▸ **Exercise aim**:
Return the following data exactly, with all pictures left out.

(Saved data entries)
==========

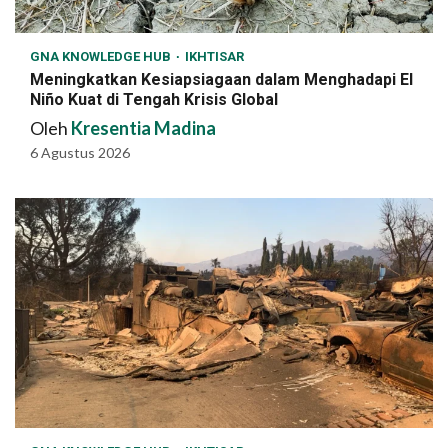
GNA KNOWLEDGE HUB
IKHTISAR
Meningkatkan Kesiapsiagaan dalam Menghadapi El
Niño Kuat di Tengah Krisis Global
Oleh
Kresentia Madina
6 Agustus 2026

==========

▸ **Solution below**:
GNA KNOWLEDGE HUB
IKHTISAR
Meningkatkan Kesiapsiagaan dalam Menghadapi El
Niño Kuat di Tengah Krisis Global
Oleh
Kresentia Madina
6 Agustus 2026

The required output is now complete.